Life in Derry is tough enough for the Losers Club without sewer-dwelling clowns. They are constantly bullied by a sadistic group of older boys led by Henry Bowers (Nicholas Hamilton), a budding psychopath. Henry’s idea of fun and games includes carving lettering on the stomach of a newcomer to town, overweight Ben Hanscom (Jeremy Ray Taylor). But the danger Henry poses pales in comparison to other terrors lurking in town, terrors that take the form of the deepest fear each member of the Losers Club has. Yet, somehow, each child’s terror likes back to Pennywise and the source of the evil, buried deep below the town.
The King movie that It most closely resembles isn’t one of his horror films at all, but, rather Rob Reiner’s coming of age tale, Stand by Me. For this is a movie about many of the traditional fears that budding teenagers feel about themselves, their perceived inadequacies and feelings of rejection and worthlessness, and the constant bullying they face from Henry and many others in their class for being different. The best scenes in the movie, in fact, aren’t the horror scenes at all, but some of the simplest and most universally true ones.

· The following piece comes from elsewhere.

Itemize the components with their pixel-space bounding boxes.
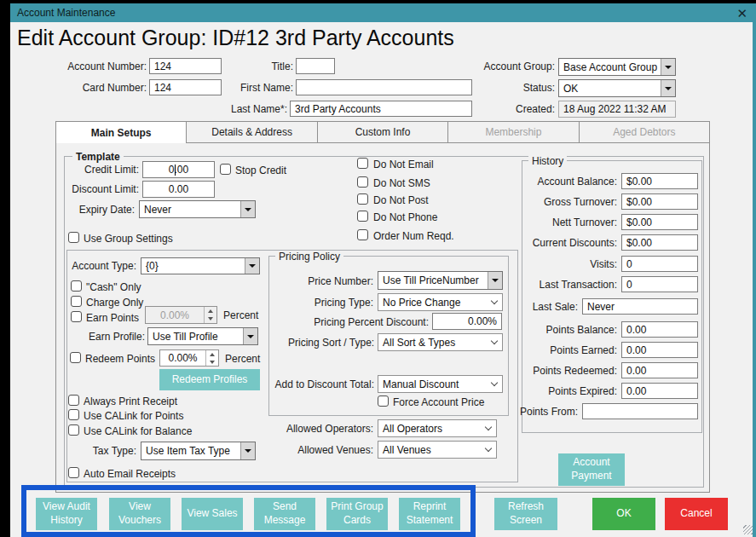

Few 13-year-olds have to deal with demented supernatural clowns, but many develop a bad case of nerves in approaching girls like Bev Marsh (Sophia Lillis), the only female member of the Losers Club, who becomes the apex of a touchingly sweet romantic triangle involving Bill and Ben. Bev has her own horror to deal with, that of a father who is somewhat too affectionate. In fact, nearly every adult in this movie is either absent, completely incapable of providing help, or actively antagonistic towards the members of the Club. It’s the club members’ realization that they are indeed alone and the way in which they decide to take on Pennywise and his assorted evils that separate It from a host of lesser horror films.

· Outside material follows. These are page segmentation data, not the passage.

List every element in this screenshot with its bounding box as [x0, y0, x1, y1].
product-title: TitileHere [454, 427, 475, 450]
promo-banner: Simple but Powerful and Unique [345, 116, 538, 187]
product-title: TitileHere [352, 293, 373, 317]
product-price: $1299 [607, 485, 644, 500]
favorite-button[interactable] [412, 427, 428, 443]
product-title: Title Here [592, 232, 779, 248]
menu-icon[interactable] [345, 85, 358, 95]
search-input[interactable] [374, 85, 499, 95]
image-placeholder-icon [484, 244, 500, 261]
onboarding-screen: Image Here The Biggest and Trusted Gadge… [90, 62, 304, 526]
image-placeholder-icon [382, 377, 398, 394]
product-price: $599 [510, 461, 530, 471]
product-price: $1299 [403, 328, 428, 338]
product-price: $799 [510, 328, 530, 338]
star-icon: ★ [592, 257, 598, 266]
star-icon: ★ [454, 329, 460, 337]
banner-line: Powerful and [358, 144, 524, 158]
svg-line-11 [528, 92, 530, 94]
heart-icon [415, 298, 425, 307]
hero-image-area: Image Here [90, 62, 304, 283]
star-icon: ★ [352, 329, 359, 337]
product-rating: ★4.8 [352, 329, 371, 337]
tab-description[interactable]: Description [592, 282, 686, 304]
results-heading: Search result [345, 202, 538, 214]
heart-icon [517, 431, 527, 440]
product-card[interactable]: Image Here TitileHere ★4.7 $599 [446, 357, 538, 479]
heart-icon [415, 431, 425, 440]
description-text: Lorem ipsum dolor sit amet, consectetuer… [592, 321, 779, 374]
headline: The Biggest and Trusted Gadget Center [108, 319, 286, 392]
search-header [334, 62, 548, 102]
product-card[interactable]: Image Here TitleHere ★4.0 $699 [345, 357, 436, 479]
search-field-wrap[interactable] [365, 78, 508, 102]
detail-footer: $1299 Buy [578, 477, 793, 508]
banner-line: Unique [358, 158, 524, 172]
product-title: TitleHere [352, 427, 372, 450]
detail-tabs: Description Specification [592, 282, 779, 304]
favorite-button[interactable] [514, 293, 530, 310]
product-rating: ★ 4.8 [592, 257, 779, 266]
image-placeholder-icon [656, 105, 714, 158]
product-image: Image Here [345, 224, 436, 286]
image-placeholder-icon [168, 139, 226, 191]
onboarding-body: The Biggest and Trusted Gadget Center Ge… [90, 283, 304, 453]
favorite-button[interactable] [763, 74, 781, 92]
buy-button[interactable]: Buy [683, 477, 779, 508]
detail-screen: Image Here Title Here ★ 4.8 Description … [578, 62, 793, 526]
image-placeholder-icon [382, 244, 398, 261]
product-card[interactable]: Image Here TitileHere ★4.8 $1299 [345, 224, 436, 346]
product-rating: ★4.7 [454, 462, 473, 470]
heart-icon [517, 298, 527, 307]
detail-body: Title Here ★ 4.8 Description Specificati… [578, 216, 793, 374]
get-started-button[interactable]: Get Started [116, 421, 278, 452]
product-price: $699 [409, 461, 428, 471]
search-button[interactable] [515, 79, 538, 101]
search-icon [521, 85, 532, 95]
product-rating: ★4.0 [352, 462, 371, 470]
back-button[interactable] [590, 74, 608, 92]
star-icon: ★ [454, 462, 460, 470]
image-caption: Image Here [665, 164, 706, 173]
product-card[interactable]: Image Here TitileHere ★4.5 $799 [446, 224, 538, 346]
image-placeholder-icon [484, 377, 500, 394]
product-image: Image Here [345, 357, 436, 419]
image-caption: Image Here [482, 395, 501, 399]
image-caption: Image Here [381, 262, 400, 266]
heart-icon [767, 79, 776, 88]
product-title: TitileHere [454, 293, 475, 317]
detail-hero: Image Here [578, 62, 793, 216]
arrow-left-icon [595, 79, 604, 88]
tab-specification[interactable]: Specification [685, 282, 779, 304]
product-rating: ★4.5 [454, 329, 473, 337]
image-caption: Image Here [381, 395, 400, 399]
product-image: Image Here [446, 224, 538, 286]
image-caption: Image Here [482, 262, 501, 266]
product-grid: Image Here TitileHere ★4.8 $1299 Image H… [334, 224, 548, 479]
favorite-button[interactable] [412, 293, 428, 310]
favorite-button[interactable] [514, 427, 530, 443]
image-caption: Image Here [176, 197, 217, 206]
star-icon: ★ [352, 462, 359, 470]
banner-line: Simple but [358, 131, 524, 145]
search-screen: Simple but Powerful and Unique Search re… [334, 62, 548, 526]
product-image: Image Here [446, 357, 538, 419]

Ironically, when It moves from being a nostalgic coming-of-age story to a traditional horror film, the movie is not as effective. Director Andy Muschietti captures the essence of Stephen King’s central concept, namely that the creature understands what each member of the Losers Club is most afraid of and uses that to inspire terror. However, several of the set pieces go on too long, soon substituting repetitive special effects for any genuine psychological horror. Further, while the movie’s R-rating affords Muschietti a freedom that the makers of the TV miniseries didn’t have due to network television censorship constraints, it’s rarely put to optimal use, except in the very first meeting between Georgie and Pennywise.
As in the book and the miniseries, Pennywise is the most frightening evil force in the movie. Bill Skarsgard lacks the manic glee that Tim Curry memorably brought to the role in the miniseries, but his intensity suggests a darker evil that hides behind a clown face that’s considerably more sinister than Curry’s was. Muschietti is able to tap into the essence of Pennywise’s evil in a way the earlier version did not.

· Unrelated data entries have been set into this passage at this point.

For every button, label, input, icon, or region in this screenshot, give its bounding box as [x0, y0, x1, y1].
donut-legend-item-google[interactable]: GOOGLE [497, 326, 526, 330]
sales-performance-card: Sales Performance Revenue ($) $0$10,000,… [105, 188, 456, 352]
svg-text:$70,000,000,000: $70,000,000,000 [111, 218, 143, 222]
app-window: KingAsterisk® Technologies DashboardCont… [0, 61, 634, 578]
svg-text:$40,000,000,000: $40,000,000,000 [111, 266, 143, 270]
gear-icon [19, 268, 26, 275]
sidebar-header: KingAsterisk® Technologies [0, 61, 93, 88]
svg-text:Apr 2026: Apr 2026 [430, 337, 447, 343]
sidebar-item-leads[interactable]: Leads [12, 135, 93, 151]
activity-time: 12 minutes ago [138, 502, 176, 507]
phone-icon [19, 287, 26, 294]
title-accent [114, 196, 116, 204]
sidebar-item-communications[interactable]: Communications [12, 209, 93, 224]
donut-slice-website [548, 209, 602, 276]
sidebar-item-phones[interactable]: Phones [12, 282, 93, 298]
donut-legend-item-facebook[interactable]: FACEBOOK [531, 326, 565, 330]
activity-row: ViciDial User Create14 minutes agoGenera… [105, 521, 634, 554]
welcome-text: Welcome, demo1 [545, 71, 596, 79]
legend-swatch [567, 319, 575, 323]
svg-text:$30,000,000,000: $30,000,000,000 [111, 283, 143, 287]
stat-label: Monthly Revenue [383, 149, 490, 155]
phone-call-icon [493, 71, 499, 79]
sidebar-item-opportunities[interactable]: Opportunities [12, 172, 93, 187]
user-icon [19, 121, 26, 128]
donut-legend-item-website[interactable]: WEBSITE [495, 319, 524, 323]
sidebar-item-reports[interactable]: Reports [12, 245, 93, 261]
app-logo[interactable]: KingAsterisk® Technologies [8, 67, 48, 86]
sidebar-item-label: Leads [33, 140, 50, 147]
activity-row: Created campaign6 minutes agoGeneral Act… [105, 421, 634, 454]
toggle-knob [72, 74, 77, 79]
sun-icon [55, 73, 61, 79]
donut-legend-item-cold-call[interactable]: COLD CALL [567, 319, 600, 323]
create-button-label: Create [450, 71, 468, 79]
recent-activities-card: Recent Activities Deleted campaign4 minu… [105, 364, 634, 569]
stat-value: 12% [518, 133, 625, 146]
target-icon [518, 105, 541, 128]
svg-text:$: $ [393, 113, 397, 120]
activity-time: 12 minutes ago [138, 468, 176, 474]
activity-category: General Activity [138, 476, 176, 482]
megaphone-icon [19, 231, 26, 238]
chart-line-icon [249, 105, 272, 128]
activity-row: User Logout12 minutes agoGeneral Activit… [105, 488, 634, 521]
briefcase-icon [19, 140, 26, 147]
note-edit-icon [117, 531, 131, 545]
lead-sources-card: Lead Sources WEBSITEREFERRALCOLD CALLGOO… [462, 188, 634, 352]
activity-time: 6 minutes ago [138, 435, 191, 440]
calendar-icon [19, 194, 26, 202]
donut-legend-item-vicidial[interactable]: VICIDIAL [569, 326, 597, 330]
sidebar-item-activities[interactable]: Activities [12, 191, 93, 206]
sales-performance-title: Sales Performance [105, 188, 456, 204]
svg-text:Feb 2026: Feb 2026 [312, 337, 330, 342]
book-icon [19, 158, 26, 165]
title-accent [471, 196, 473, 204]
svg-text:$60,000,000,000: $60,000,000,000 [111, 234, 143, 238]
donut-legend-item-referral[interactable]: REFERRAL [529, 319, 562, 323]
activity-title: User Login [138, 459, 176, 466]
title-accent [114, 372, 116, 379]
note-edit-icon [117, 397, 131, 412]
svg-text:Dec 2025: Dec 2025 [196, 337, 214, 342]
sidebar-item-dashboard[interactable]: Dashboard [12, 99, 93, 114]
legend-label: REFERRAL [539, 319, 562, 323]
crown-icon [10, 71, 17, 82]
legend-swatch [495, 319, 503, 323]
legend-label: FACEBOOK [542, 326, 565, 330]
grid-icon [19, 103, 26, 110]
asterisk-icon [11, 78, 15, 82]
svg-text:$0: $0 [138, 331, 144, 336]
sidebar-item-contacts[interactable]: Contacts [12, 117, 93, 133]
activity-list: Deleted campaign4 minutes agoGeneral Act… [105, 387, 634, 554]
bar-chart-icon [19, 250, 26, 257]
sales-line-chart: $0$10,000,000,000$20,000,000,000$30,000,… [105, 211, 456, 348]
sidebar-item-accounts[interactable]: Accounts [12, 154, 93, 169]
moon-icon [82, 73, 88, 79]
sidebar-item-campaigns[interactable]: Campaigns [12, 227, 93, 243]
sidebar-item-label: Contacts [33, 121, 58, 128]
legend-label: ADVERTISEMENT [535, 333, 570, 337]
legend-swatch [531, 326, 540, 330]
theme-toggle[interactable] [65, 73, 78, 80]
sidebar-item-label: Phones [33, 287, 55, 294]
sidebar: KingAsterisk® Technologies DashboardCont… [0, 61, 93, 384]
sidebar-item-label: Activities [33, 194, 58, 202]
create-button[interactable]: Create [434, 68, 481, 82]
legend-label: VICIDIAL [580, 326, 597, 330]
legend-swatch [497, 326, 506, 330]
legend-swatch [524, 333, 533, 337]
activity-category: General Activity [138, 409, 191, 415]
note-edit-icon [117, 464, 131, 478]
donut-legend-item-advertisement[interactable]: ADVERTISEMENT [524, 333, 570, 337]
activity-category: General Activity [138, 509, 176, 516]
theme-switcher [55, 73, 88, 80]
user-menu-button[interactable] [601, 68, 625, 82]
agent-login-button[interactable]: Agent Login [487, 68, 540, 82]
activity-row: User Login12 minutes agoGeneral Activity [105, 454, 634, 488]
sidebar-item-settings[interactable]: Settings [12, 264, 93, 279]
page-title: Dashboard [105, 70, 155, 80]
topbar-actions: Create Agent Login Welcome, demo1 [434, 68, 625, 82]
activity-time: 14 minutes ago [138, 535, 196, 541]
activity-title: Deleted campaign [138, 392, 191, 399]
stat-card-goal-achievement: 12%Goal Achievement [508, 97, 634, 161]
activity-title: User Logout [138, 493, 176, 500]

Although the script co-authored by the talented Cary Fukunaga (who was originally slated to direct the movie) is quite faithful to the chronological first half of King’s book, It still feels a bit bloated at times, with too many characters competing for the two-hour running time. As a result, a couple of the Losers Club members emerge as losers themselves in the character development battle. Yet, Muschietti has managed to capture some of the universal truths of adolescence and turned them into a decent horror movie. After seeing what other filmmakers did to an equally complex King work barely one month earlier, everyone associated with this project is to be commended for getting the essence of King right. It certainly has it, the right King stuff and the right cinematic stuff.